Park C H, Wiernik P H, Morrison F S, Amare M, Van Sloten K V, Maloney T R
Cancer Res. 1983 May;43(5):2346-9.
This study was performed to assess the value of prolonged, as opposed to short-pulse, in vitro exposure of leukemic cells to chemotherapeutic drugs in leukemic clonogenic assay for prediction of clinical response. In 21 patients with acute nonlymphocytic leukemia treated with intensive combination chemotherapy based on an anthracycline and 1-beta-D-arabinofuranosylcytosine infusion, chemotherapy sensitivity of leukemic clonogenic cells was assessed in comparison with that of normal myeloid clonogenic cells by the in vitro continuous exposure to drugs throughout the entire culture period. Analysis of these in vitro data in terms of prediction of achieving clinical complete remission was carried out in comparison with data on 22 cases in which in vitro sensitivity was assessed by the pulse 1-hr exposure. The in vitro sensitivity index, expressed as a log odds ratio, was positive (greater than 0) in 8 of 11 patients achieving complete remission and negative (less than 0) in 7 of 10 patients failing to achieve complete remission, with an overall correlation of 71%. This is at least as good as the pulse exposure method, which has a correlation of 68%. If sensitivity indexes of marginal magnitudes (--1.0 approximately +1.0) are excluded, the correlation increases to 92% (12 of 13 patients). The correlation appears to improve especially for 1-beta-D-arabinofuranosylcytosine by the continuous exposure method (71%) as compared with the pulse method (57%). This study establishes the feasibility of an in vitro chemotherapy sensitivity testing of leukemic clonogenic cells by continuous in vitro drug exposure and suggests that the continuous exposure method may be better than the pulse method for antimetabolites such as 1-beta-D-arabinofuranosylcytosine. The data also suggest that simulation of the in vivo drug schedule may be important in this in vitro test.

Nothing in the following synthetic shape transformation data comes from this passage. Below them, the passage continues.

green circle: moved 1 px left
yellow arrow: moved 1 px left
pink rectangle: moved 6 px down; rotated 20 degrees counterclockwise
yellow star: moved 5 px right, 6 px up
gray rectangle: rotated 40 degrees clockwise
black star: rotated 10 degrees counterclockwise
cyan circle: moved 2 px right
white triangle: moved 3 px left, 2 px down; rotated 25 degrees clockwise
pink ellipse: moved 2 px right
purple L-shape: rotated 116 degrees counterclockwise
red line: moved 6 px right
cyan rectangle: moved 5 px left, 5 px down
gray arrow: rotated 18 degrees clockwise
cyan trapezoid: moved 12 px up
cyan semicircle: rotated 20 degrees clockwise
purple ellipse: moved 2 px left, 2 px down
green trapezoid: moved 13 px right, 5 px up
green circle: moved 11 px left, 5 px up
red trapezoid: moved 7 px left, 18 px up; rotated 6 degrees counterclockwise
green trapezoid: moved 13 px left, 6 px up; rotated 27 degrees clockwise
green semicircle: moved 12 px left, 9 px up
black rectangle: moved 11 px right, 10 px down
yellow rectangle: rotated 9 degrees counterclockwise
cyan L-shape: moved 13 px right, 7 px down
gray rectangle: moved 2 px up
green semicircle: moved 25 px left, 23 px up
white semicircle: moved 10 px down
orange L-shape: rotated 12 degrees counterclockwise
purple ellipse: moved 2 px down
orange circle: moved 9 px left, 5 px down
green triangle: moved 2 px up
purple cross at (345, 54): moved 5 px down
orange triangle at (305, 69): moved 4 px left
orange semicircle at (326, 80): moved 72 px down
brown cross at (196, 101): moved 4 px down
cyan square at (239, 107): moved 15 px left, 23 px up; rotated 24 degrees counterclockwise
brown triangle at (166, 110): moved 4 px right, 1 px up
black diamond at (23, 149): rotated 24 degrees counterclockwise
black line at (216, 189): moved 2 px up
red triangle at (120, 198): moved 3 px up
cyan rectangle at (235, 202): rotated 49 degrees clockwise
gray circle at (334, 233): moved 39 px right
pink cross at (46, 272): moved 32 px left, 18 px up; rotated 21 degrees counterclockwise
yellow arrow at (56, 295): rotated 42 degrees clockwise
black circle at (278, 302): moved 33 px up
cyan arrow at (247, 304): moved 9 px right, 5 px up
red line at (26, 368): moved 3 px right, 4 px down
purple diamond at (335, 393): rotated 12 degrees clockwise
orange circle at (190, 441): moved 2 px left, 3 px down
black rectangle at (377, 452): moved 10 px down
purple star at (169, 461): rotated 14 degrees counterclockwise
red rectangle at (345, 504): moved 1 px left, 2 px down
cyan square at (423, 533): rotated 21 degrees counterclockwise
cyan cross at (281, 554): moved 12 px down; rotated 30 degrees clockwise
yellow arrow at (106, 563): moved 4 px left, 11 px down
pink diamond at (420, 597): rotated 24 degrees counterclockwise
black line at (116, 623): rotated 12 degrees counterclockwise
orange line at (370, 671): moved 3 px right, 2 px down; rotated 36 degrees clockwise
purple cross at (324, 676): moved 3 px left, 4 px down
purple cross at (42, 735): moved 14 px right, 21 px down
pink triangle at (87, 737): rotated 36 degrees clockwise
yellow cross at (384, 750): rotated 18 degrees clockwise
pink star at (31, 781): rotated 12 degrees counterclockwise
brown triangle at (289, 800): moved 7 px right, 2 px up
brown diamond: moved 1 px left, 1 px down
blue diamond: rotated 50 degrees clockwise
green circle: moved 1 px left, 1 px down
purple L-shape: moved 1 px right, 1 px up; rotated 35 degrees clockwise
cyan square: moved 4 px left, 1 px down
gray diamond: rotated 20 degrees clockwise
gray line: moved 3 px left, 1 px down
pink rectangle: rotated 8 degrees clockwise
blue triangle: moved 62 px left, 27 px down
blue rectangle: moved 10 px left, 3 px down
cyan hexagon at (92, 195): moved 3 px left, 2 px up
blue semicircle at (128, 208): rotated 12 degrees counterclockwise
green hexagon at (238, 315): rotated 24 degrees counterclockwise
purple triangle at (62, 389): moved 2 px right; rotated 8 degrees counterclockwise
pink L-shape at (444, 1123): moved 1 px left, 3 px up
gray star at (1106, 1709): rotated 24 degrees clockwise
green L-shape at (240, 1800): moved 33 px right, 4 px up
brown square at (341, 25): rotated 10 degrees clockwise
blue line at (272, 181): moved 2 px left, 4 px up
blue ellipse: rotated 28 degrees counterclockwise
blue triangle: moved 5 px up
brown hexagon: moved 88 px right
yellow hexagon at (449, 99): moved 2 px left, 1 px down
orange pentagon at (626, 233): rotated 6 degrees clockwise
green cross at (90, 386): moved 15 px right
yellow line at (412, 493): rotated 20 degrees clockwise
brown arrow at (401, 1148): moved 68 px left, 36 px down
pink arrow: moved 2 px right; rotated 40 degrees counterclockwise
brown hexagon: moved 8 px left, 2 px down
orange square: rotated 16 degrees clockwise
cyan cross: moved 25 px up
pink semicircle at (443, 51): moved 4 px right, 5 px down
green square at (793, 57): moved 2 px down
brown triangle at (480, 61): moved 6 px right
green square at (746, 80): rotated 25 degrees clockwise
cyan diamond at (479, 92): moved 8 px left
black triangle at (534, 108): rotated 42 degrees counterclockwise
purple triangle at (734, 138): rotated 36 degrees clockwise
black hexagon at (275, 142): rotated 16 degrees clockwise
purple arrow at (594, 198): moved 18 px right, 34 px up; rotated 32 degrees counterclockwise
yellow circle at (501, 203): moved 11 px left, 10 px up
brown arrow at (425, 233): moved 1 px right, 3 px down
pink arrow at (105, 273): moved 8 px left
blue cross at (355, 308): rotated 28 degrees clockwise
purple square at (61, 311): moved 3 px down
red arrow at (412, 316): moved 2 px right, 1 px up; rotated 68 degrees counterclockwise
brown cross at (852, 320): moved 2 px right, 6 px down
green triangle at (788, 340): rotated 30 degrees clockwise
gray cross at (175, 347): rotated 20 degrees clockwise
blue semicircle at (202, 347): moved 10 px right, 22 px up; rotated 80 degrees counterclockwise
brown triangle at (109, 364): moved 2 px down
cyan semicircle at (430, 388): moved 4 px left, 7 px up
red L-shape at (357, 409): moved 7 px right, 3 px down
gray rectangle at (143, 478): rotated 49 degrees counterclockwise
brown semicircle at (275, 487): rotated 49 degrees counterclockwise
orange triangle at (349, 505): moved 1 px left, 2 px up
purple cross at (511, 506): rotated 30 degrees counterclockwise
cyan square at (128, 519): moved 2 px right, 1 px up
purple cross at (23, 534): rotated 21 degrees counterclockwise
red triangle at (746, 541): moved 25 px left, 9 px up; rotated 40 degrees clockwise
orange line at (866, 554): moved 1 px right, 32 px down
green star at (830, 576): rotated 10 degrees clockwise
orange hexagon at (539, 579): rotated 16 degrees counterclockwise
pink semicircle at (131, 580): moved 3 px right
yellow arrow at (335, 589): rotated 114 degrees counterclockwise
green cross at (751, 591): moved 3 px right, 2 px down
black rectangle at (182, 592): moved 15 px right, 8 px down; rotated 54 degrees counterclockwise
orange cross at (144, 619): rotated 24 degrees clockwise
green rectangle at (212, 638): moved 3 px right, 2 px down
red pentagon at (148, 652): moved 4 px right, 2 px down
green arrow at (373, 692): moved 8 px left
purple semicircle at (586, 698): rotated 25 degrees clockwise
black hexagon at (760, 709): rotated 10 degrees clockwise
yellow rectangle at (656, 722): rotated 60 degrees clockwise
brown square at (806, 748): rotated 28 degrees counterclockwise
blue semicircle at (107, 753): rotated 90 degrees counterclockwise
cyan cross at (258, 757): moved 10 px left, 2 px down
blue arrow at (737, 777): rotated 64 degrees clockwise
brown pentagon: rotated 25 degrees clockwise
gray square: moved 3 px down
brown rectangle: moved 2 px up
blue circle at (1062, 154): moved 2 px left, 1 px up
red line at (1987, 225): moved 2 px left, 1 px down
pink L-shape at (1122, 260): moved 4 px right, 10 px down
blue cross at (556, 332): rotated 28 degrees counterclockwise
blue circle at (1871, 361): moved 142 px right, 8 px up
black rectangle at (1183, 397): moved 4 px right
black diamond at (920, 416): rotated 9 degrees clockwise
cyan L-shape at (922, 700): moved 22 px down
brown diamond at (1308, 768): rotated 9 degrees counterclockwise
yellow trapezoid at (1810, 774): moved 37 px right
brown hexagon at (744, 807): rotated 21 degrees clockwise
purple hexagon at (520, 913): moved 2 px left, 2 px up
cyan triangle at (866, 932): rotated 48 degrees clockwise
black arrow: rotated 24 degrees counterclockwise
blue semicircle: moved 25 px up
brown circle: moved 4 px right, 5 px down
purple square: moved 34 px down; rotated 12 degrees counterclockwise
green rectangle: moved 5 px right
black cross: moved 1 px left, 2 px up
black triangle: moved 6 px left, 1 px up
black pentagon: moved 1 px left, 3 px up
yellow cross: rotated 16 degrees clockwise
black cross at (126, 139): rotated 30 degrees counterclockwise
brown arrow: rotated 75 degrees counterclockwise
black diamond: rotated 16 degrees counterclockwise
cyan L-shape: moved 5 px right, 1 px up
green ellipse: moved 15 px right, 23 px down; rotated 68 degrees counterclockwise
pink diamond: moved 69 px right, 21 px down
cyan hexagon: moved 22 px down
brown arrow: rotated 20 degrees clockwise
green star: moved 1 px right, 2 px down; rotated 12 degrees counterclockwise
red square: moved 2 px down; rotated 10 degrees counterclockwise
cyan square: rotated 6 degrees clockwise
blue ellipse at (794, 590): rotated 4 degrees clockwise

本研究旨在评估在白血病克隆形成试验中,与短脉冲相比,白血病细胞长时间体外暴露于化疗药物对预测临床反应的价值。对21例接受基于蒽环类药物和1-β-D-阿拉伯糖胞苷输注的强化联合化疗的急性非淋巴细胞白血病患者,通过在整个培养期持续体外暴露于药物,评估白血病克隆形成细胞与正常髓系克隆形成细胞的化疗敏感性,并与22例通过1小时脉冲暴露评估体外敏感性的病例数据进行比较,分析这些体外数据对实现临床完全缓解的预测情况。以对数优势比表示的体外敏感性指数,在11例实现完全缓解的患者中有8例为阳性(大于0),在10例未实现完全缓解的患者中有7例为阴性(小于0),总体相关性为71%。这至少与脉冲暴露法(相关性为68%)一样好。如果排除临界值(-1.0至+1.0)的敏感性指数,相关性可提高到92%(13例患者中的12例)。与脉冲法(57%)相比,连续暴露法对1-β-D-阿拉伯糖胞苷的相关性似乎尤其提高(71%)。本研究证实了通过体外持续药物暴露对白血病克隆形成细胞进行体外化疗敏感性测试的可行性,并表明对于1-β-D-阿拉伯糖胞苷等抗代谢物,连续暴露法可能优于脉冲法。数据还表明,在这种体外试验中模拟体内给药方案可能很重要。